My husband and I have been together for 6 and half years. We have 2 wonderful children, a dog, and we learned recently that we will be adding a 3rd to the ranks. My husband's job requires that he travels.. a lot! Until this year, I have always stayed at our home with the kids and dog. However due to financial stress, we had to let go of the house and I left my job and now, we all are traveling on the road together. It makes for an uncomfortable situation when everyone is cramped in a hotel room or apartment for months on end. 
We have secured what we can to rent a house when it gets closer to the baby due date, but the stress, needless to say, is getting the best of us. In the past my hubby and I have always talked about things ahead of time and we have yet to get into a 'fight'. But noone is perfect and we have had our disagreements here and there. Now it seems he is starting push away from me rather than talk to me about certain things. 
If I bring up any topic that is stressful or involves finances, he shys away from it and gets defensive or worse, non verbal. It has affected our sex life as well. I don't like to nag about things and I try to be sensitive and give him some downtime before I bring anything stressful up (as it needs to be discussed). But it seems anytime is a bad time to discuss finances.
In the past couple of months, he has stopped responding to me during the day and he is very moody when he gets home. Some days I just give him an hour or so after he gets home to unwind, but that is not helping his mood (in fact I think it makes it worse). If I try to coax him or give him affection, his mood will improve until the cuddling is over and then, bam, right back to the sad, moody hubby. His moodiness has even affected the kids and they ask Daddy if he is alright quite a bit. 
Sex has become a non-item for the past 2 or 3 weeks, a serious drop from 4-5 times a week. We talk about it every night in bed, and every night it's either myself making an excuse or him making an excuse as to why not tonight. I feel bad when I say no, but I feel worse when he does. 
On a side note, if we talk about anything other than finances or the baby coming, he is a bit more cheerful and animate in our discussions. If we talk about light hearted subjects or anything non-stressful, he becomes almost his usual self, laughing and joking about. 
I know he is under a lot of stress as the only breadwinner and as such having to support a family on the road. But, I really want him to open up and talk to me. We have always talked about things in the past and I know us talking through it together would help. I also want him to understand that I feel the stress just as much as he does. 
Any insight would be greatly appreciated. 
Thanks for reading.


----------



## crazybunnie25 (Nov 18, 2009)

How many hours of the day does he work? When he comes home does he have any chores that he needs to take care of or does he just get to sit back and do nothing for the rest of the day?

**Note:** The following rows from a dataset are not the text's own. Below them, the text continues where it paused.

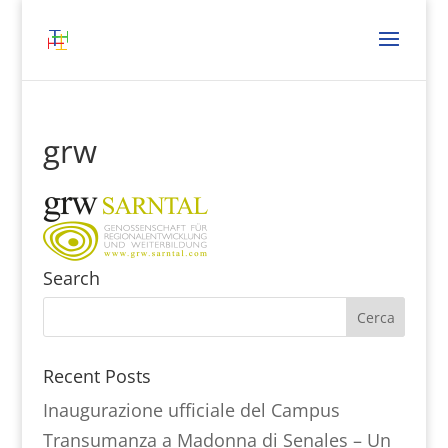
grw
Search
Recent Posts
Inaugurazione ufficiale del Campus
Transumanza a Madonna di Senales – Un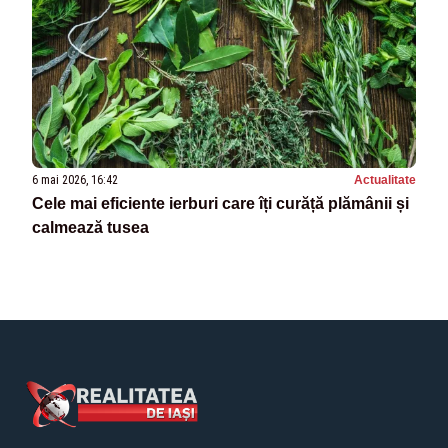
6 mai 2026, 16:42
Actualitate
Cele mai eficiente ierburi care îți curăță plămânii și
calmează tusea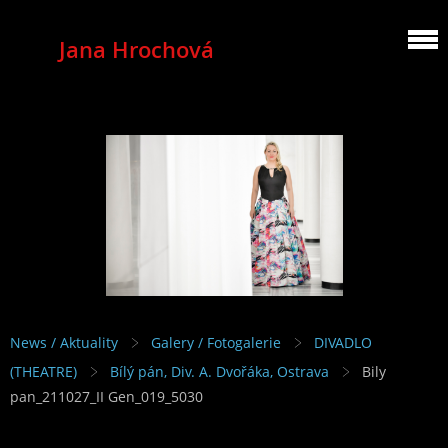
Jana Hrochová
MEZZOSOPRANO
News / Aktuality
Galery / Fotogalerie
DIVADLO
(THEATRE)
Bílý pán, Div. A. Dvořáka, Ostrava
Bily
pan_211027_II Gen_019_5030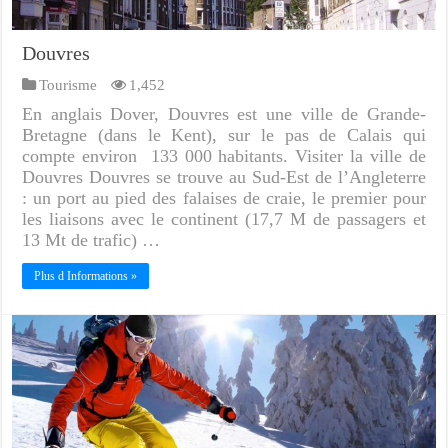
Douvres
Tourisme
1,452
En anglais Dover, Douvres est une ville de Grande-
Bretagne (dans le Kent), sur le pas de Calais qui
compte environ 133 000 habitants. Visiter la ville de
Douvres Douvres se trouve au Sud-Est de l’Angleterre
: un port au pied des falaises de craie, le premier pour
les liaisons avec le continent (17,7 M de passagers et
13 Mt de trafic) …
Plus d Informations »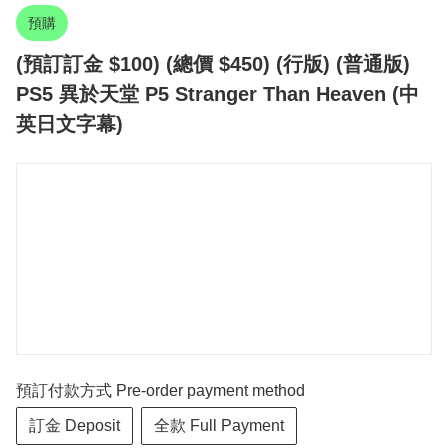
預購
(預訂訂金 $100) (總價 $450) (行版) (普通版)
PS5 異於天堂 P5 Stranger Than Heaven (中
英日文字幕)
預訂付款方式 Pre-order payment method
訂金 Deposit
全款 Full Payment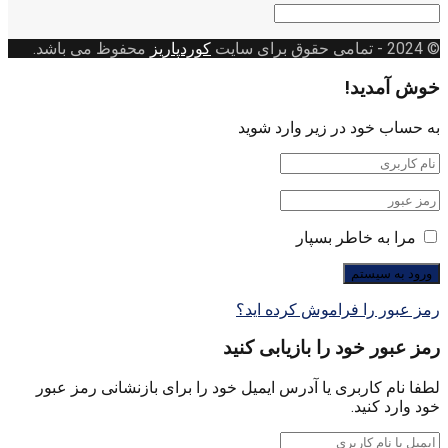
دسته
بندی
© 2024
- تمامی حقوق برای سایت
کوردپاریز
محفوظ می باشد.
خوش آمدید!
به حساب خود در زیر وارد شوید
مرا به خاطر بسپار
رمز عبور را فراموش کرده اید؟
رمز عبور خود را بازیابی کنید
لطفا نام کاربری یا آدرس ایمیل خود را برای بازنشانی رمز عبور
خود وارد کنید.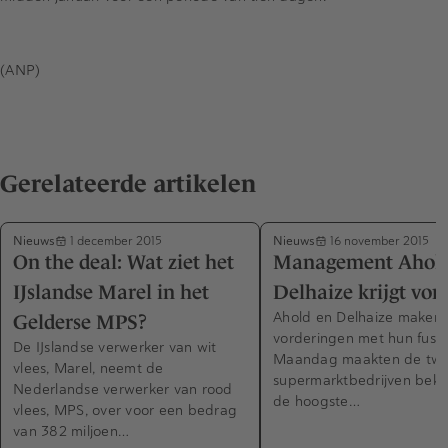
(ANP)
Gerelateerde artikelen
Nieuws
Nieuws
1 december 2015
16 november 2015
On the deal: Wat ziet het
Management Ahol
IJslandse Marel in het
Delhaize krijgt vo
Ahold en Delhaize maken
Gelderse MPS?
vorderingen met hun fusie
De IJslandse verwerker van wit
Maandag maakten de tw
vlees, Marel, neemt de
supermarktbedrijven bek
Nederlandse verwerker van rood
de hoogste…
vlees, MPS, over voor een bedrag
van 382 miljoen…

Did you think about writing him a letter? When you do write, re-read it a few times around before giving it to you.

Do you blame him for anything? Have he blame you for anything?

Stress is a big factor in ruining relationships, but it looks like you are trying your very best to make this work.

ON A HAPPY NOTE: Congrads on the 3rd kid  How far along are you? How are you feeling with the baby in the tummy? Are you planning for a C-Section or Going natural?


----------